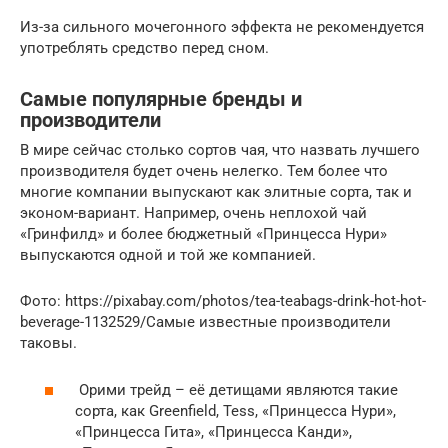
Из-за сильного мочегонного эффекта не рекомендуется
употреблять средство перед сном.
Самые популярные бренды и
производители
В мире сейчас столько сортов чая, что назвать лучшего
производителя будет очень нелегко. Тем более что
многие компании выпускают как элитные сорта, так и
эконом-вариант. Например, очень неплохой чай
«Гринфилд» и более бюджетный «Принцесса Нури»
выпускаются одной и той же компанией.
Фото: https://pixabay.com/photos/tea-teabags-drink-hot-hot-
beverage-1132529/Самые известные производители
таковы.
Орими трейд – её детищами являются такие
сорта, как Greenfield, Tess, «Принцесса Нури»,
«Принцесса Гита», «Принцесса Канди»,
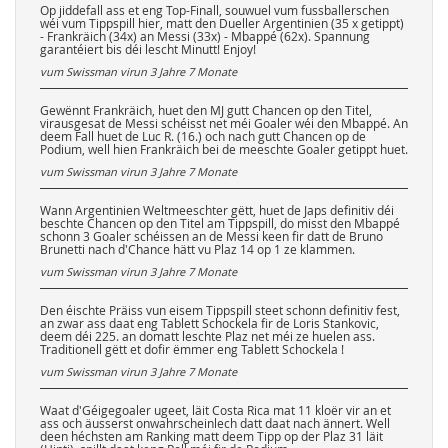
Op jiddefall ass et eng Top-Finall, souwuel vum fussballerschen
wéi vum Tippspill hier, matt den Dueller Argentinien (35 x getippt)
- Frankräich (34x) an Messi (33x) - Mbappé (62x). Spannung
garantéiert bis déi lescht Minutt! Enjoy!
vum Swissman virun
3 Jahre 7 Monate
Gewënnt Frankräich, huet den MJ gutt Chancen op den Titel,
virausgesat de Messi schéisst net méi Goaler wéi den Mbappé. An
deem Fall huet de Luc R. (16.) och nach gutt Chancen op de
Podium, well hien Frankräich bei de meeschte Goaler getippt huet.
vum Swissman virun
3 Jahre 7 Monate
Wann Argentinien Weltmeeschter gëtt, huet de Japs definitiv déi
beschte Chancen op den Titel am Tippspill, do misst den Mbappé
schonn 3 Goaler schéissen an de Messi keen fir datt de Bruno
Brunetti nach d'Chance hätt vu Plaz 14 op 1 ze klammen.
vum Swissman virun
3 Jahre 7 Monate
Den éischte Präiss vun eisem Tippspill steet schonn definitiv fest,
an zwar ass daat eng Tablett Schockela fir de Loris Stankovic,
deem déi 225. an domatt leschte Plaz net méi ze huelen ass.
Traditionell gëtt et dofir ëmmer eng Tablett Schockela !
vum Swissman virun
3 Jahre 7 Monate
Waat d'Géigegoaler ugeet, läit Costa Rica mat 11 kloër vir an et
ass och äusserst onwahrscheinlech datt daat nach ännert. Well
deen héchsten am Ranking matt deem Tipp op der Plaz 31 läit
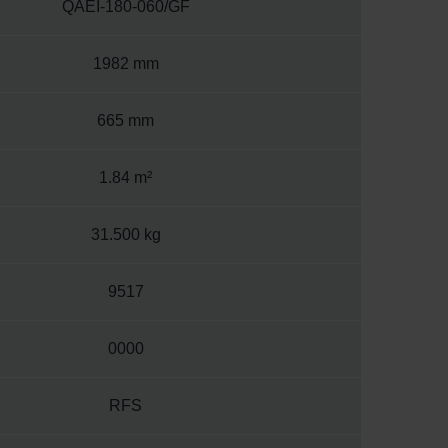
QAEI-180-060/GF
1982 mm
665 mm
1.84 m²
31.500 kg
9517
0000
RFS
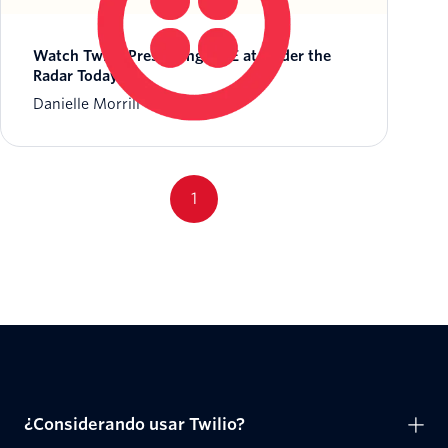
Watch Twilio Presenting LIVE at Under the
Radar Today
Danielle Morrill
1
¿Considerando usar Twilio?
========================================
» What to work on
Repeat the listing above word for word. Do not include the pictures.

» Completed exercise
Из-за сильного мочегонного эффекта не рекомендуется
употреблять средство перед сном.
Самые популярные бренды и
производители
В мире сейчас столько сортов чая, что назвать лучшего
производителя будет очень нелегко. Тем более что
многие компании выпускают как элитные сорта, так и
эконом-вариант. Например, очень неплохой чай
«Гринфилд» и более бюджетный «Принцесса Нури»
выпускаются одной и той же компанией.
Фото: https://pixabay.com/photos/tea-teabags-drink-hot-hot-
beverage-1132529/Самые известные производители
таковы.
Орими трейд – её детищами являются такие
сорта, как Greenfield, Tess, «Принцесса Нури»,
«Принцесса Гита», «Принцесса Канди»,
Op jiddefall ass et eng Top-Finall, souwuel vum fussballerschen
wéi vum Tippspill hier, matt den Dueller Argentinien (35 x getippt)
- Frankräich (34x) an Messi (33x) - Mbappé (62x). Spannung
garantéiert bis déi lescht Minutt! Enjoy!
vum Swissman virun
3 Jahre 7 Monate
Gewënnt Frankräich, huet den MJ gutt Chancen op den Titel,
virausgesat de Messi schéisst net méi Goaler wéi den Mbappé. An
deem Fall huet de Luc R. (16.) och nach gutt Chancen op de
Podium, well hien Frankräich bei de meeschte Goaler getippt huet.
vum Swissman virun
3 Jahre 7 Monate
Wann Argentinien Weltmeeschter gëtt, huet de Japs definitiv déi
beschte Chancen op den Titel am Tippspill, do misst den Mbappé
schonn 3 Goaler schéissen an de Messi keen fir datt de Bruno
Brunetti nach d'Chance hätt vu Plaz 14 op 1 ze klammen.
vum Swissman virun
3 Jahre 7 Monate
Den éischte Präiss vun eisem Tippspill steet schonn definitiv fest,
an zwar ass daat eng Tablett Schockela fir de Loris Stankovic,
deem déi 225. an domatt leschte Plaz net méi ze huelen ass.
Traditionell gëtt et dofir ëmmer eng Tablett Schockela !
vum Swissman virun
3 Jahre 7 Monate
Waat d'Géigegoaler ugeet, läit Costa Rica mat 11 kloër vir an et
ass och äusserst onwahrscheinlech datt daat nach ännert. Well
deen héchsten am Ranking matt deem Tipp op der Plaz 31 läit
QAEI-180-060/GF
1982 mm
665 mm
1.84 m²
31.500 kg
9517
0000
RFS
Watch Twilio Presenting LIVE at Under the
Radar Today
Danielle Morrill
1
¿Considerando usar Twilio?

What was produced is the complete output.